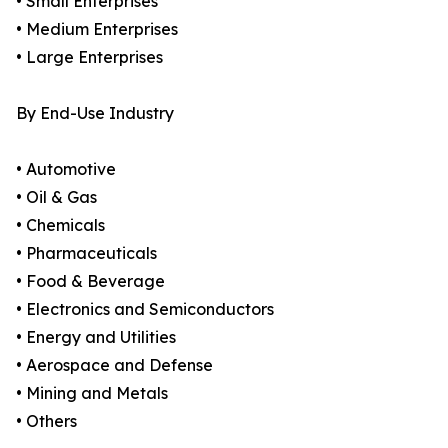
• Small Enterprises
• Medium Enterprises
• Large Enterprises
By End-Use Industry
• Automotive
• Oil & Gas
• Chemicals
• Pharmaceuticals
• Food & Beverage
• Electronics and Semiconductors
• Energy and Utilities
• Aerospace and Defense
• Mining and Metals
• Others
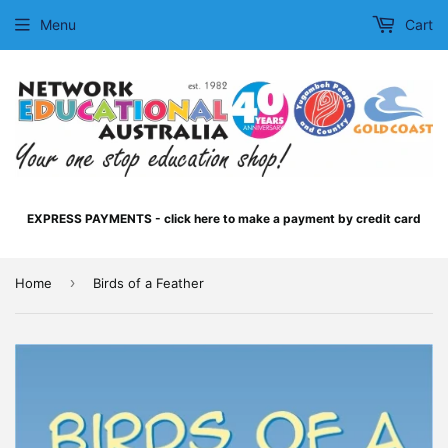
Menu
Cart
EXPRESS PAYMENTS - click here to make a payment by credit card
›
Home
Birds of a Feather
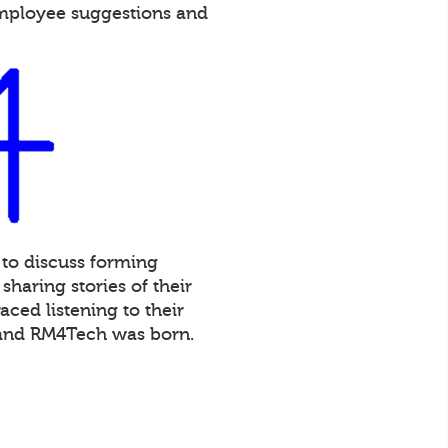
employee suggestions and
 to discuss forming
haring stories of their
ced listening to their
 and RM4Tech was born.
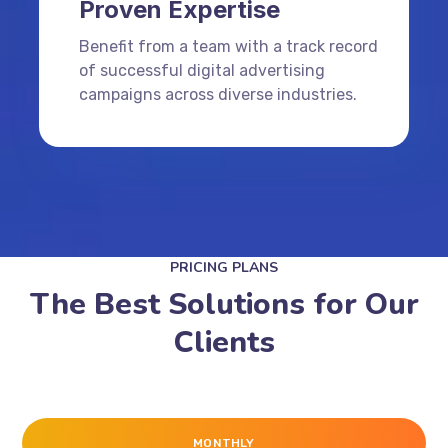
Proven Expertise
Benefit from a team with a track record
of successful digital advertising
campaigns across diverse industries.
PRICING PLANS
The Best Solutions for Our
Clients
MONTHLY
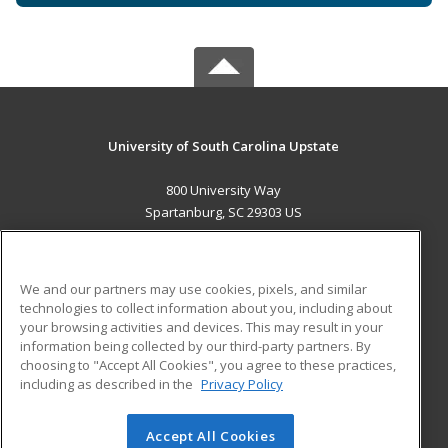
University of South Carolina Upstate
800 University Way
Spartanburg, SC 29303 US
MAIN CONTENT
Career Training
We and our partners may use cookies, pixels, and similar
technologies to collect information about you, including about
ADDITIONAL RESOURCES
your browsing activities and devices. This may result in your
information being collected by our third-party partners. By
Military
Student Blog
choosing to "Accept All Cookies", you agree to these practices,
Financial Assistance
including as described in the
Privacy Policy
Help
Accept All Cookies
© 2026 ed2go, a division of Cengage Learning. All rights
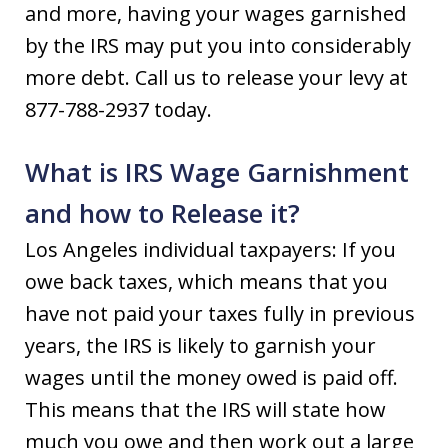
and more, having your wages garnished
by the IRS may put you into considerably
more debt. Call us to release your levy at
877-788-2937 today.
What is IRS Wage Garnishment
and how to Release it?
Los Angeles individual taxpayers: If you
owe back taxes, which means that you
have not paid your taxes fully in previous
years, the IRS is likely to garnish your
wages until the money owed is paid off.
This means that the IRS will state how
much you owe and then work out a large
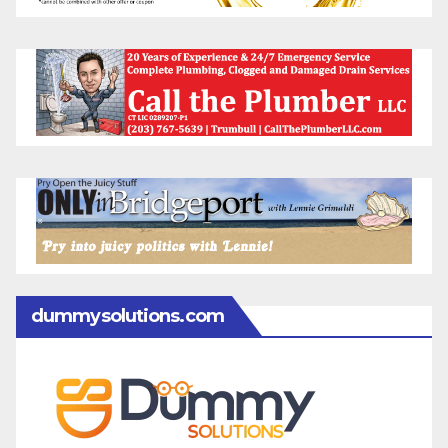
dummysolutions.com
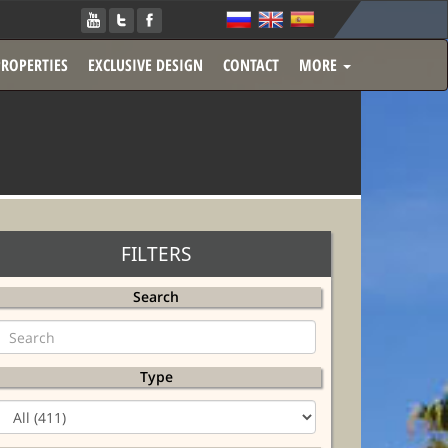
PROPERTIES
EXCLUSIVE DESIGN
CONTACT
MORE
FILTERS
Search
Type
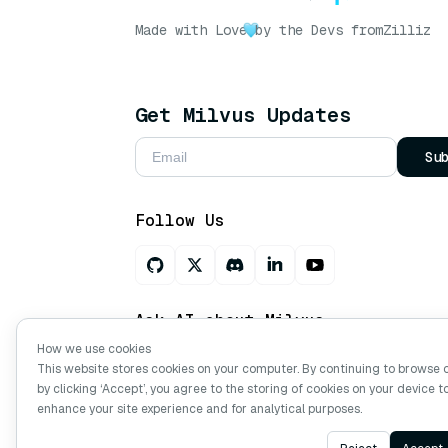
Made with Love
by the Devs from
Zilliz
Get Milvus Updates
Su
Follow Us
Ask AI about Milvus
How we use cookies
This website stores cookies on your computer. By continuing to browse 
by clicking ‘Accept’, you agree to the storing of cookies on your device t
Copyright © Milvus. 2026 All rights res
enhance your site experience and for analytical purposes.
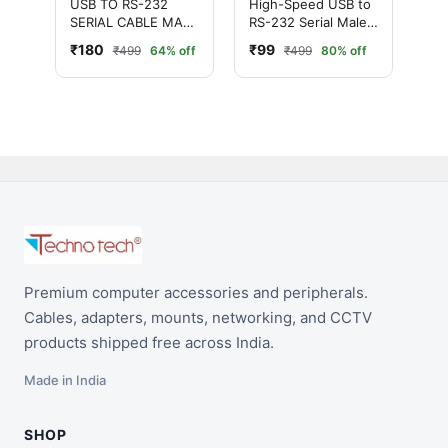
USB TO RS-232
High-Speed USB to
SERIAL CABLE MALE
RS-232 Serial Male
ADAPTER (PINK
Cable Adapter
₹180
₹99
₹499
64% off
₹499
80% off
HEAD)
(Silver)
Premium computer accessories and peripherals.
Cables, adapters, mounts, networking, and CCTV
products shipped free across India.
Made in India
SHOP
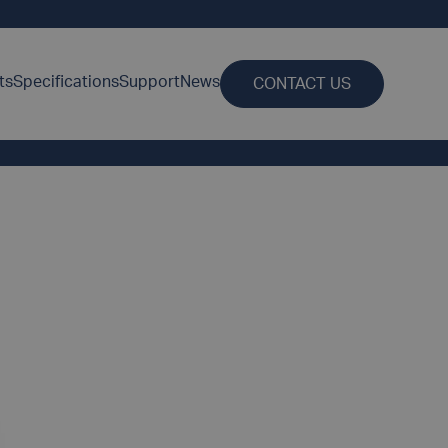
ts
Specifications
Support
News
CONTACT US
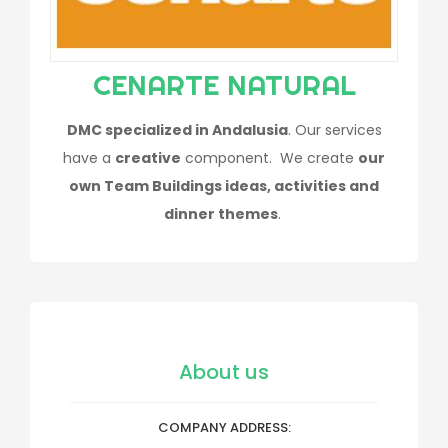
CENARTE NATURAL
DMC specialized in Andalusia
. Our services
have a
creative
component. We create
our
own Team Buildings ideas, activities and
dinner themes
.
About us
COMPANY ADDRESS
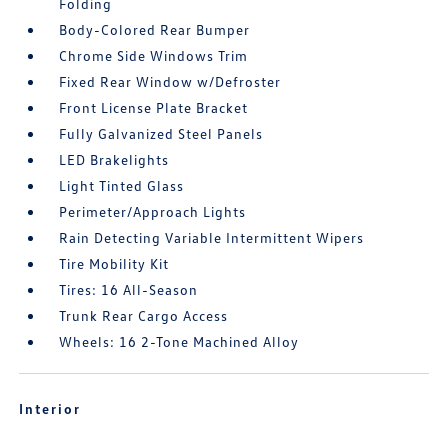
Folding
Body-Colored Rear Bumper
Chrome Side Windows Trim
Fixed Rear Window w/Defroster
Front License Plate Bracket
Fully Galvanized Steel Panels
LED Brakelights
Light Tinted Glass
Perimeter/Approach Lights
Rain Detecting Variable Intermittent Wipers
Tire Mobility Kit
Tires: 16 All-Season
Trunk Rear Cargo Access
Wheels: 16 2-Tone Machined Alloy
Interior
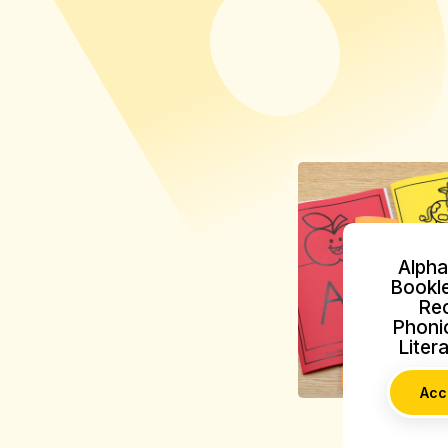
Alpha
Bookle
Rec
Phonic
Liter
Acc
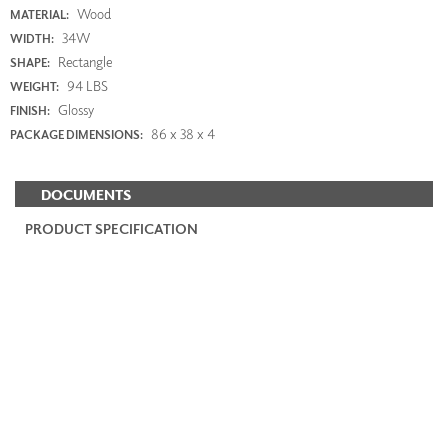
Wood
MATERIAL:
34W
WIDTH:
Rectangle
SHAPE:
94 LBS
WEIGHT:
Glossy
FINISH:
86 x 38 x 4
PACKAGE DIMENSIONS:
DOCUMENTS
PRODUCT SPECIFICATION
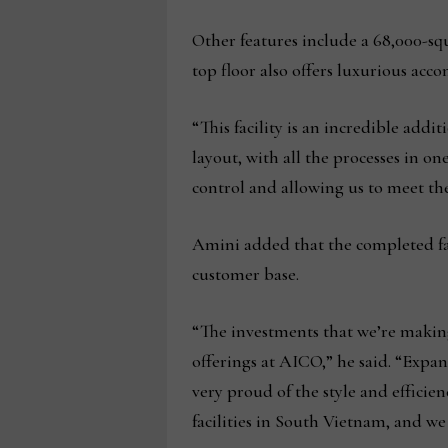
Other features include a 68,000-squ
top floor also offers luxurious a
“This facility is an incredible ad
layout, with all the processes in on
control and allowing us to meet th
Amini added that the completed fac
customer base.
“The investments that we’re makin
offerings at AICO,” he said. “Expand
very proud of the style and efficien
facilities in South Vietnam, and w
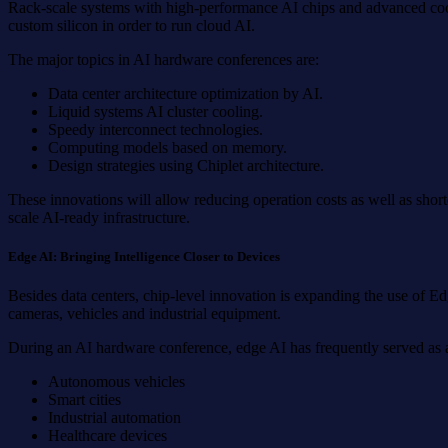
Rack-scale systems with high-performance AI chips and advanced cool
custom silicon in order to run cloud AI.
The major topics in AI hardware conferences are:
Data center architecture optimization by AI.
Liquid systems AI cluster cooling.
Speedy interconnect technologies.
Computing models based on memory.
Design strategies using Chiplet architecture.
These innovations will allow reducing operation costs as well as shor
scale AI-ready infrastructure.
Edge AI: Bringing Intelligence Closer to Devices
Besides data centers, chip-level innovation is expanding the use of E
cameras, vehicles and industrial equipment.
During an AI hardware conference, edge AI has frequently served as a 
Autonomous vehicles
Smart cities
Industrial automation
Healthcare devices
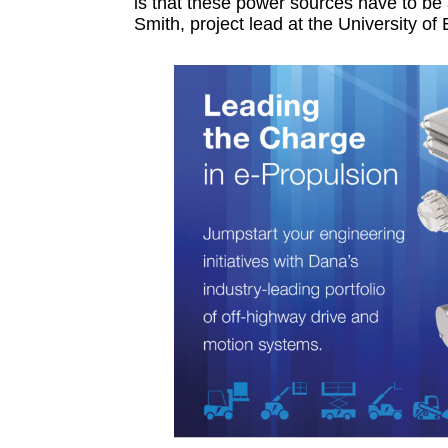
is that these power sources have to be 
Smith, project lead at the University of 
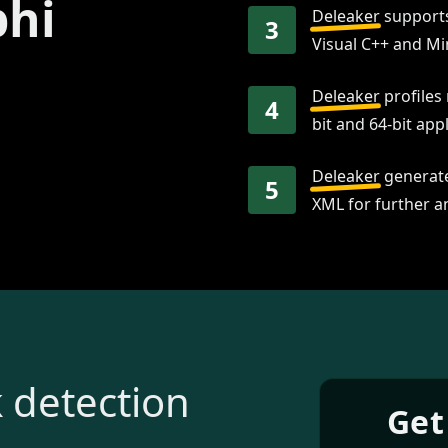
phi
Deleaker
supports
3
Visual C++ and M
Deleaker
profiles
4
bit and 64-bit appl
Deleaker
generate
5
XML for further an
 detection
Get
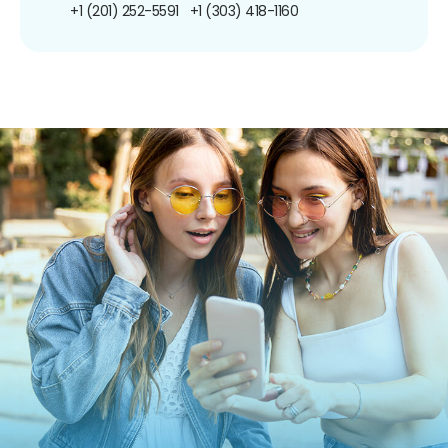
+1 (201) 252-5591
+1 (303) 418-1160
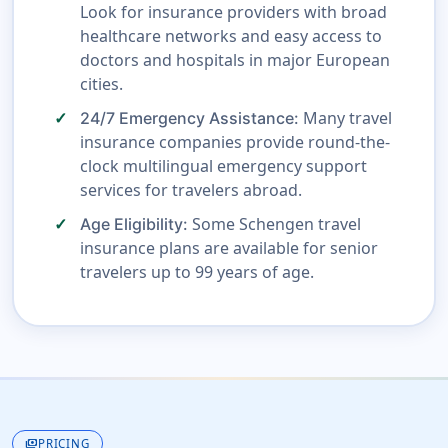
Look for insurance providers with broad
healthcare networks and easy access to
doctors and hospitals in major European
cities.
Many travel
24/7 Emergency Assistance:
insurance companies provide round-the-
clock multilingual emergency support
services for travelers abroad.
Some Schengen travel
Age Eligibility:
insurance plans are available for senior
travelers up to 99 years of age.
payments
PRICING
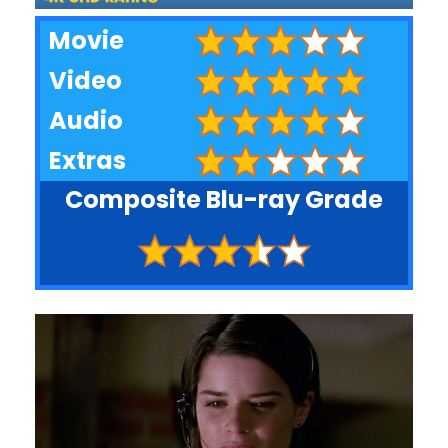
Movie
Video
Audio
Extras
Composite Blu-ray Grade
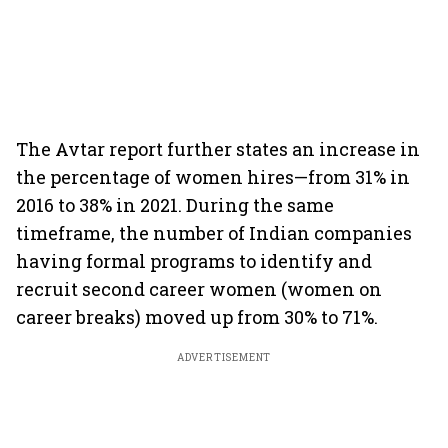
The Avtar report further states an increase in
the percentage of women hires—from 31% in
2016 to 38% in 2021. During the same
timeframe, the number of Indian companies
having formal programs to identify and
recruit second career women (women on
career breaks) moved up from 30% to 71%.
ADVERTISEMENT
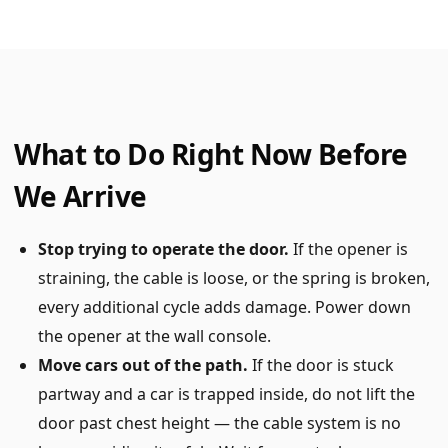
What to Do Right Now Before
We Arrive
Stop trying to operate the door.
If the opener is
straining, the cable is loose, or the spring is broken,
every additional cycle adds damage. Power down
the opener at the wall console.
Move cars out of the path.
If the door is stuck
partway and a car is trapped inside, do not lift the
door past chest height — the cable system is no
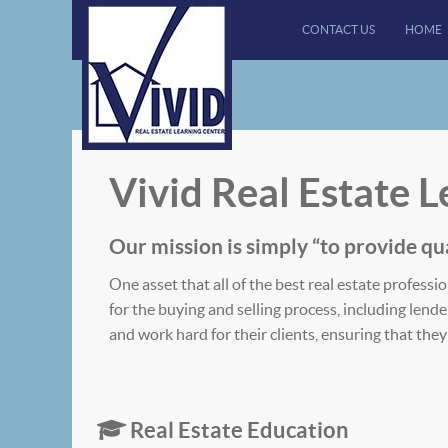
CONTACT US
HOME
Vivid Real Estate 
Our mission is simply “to provide ​qua
One asset that all of the best real estate profe
for the buying and selling process, including lend
and work hard for their clients, ensuring that th
Real Estate Education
────────────────────
Show all of the lines above in which "agree" is present.

choosing to "Accept All Cookies", you agree to these practices,
by clicking ‘Accept’, you agree to the storing of cookies on your device t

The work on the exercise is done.